[Records from a dataset]:
▶

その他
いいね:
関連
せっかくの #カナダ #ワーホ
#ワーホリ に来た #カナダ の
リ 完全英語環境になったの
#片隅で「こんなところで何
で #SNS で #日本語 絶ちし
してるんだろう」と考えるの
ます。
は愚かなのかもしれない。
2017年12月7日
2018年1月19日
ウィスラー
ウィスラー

◀
▶

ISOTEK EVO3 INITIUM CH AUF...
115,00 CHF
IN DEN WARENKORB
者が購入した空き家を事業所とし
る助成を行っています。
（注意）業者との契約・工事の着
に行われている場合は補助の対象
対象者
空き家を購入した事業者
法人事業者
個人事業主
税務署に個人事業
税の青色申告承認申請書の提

◀

Write out exactly the lines above from the line with "る助成を行っています。" through the line with "税の青色申告承認申請書の提", both of them included, and leave out all other lines.

る助成を行っています。
（注意）業者との契約・工事の着
に行われている場合は補助の対象
対象者
空き家を購入した事業者
法人事業者
個人事業主
税務署に個人事業
税の青色申告承認申請書の提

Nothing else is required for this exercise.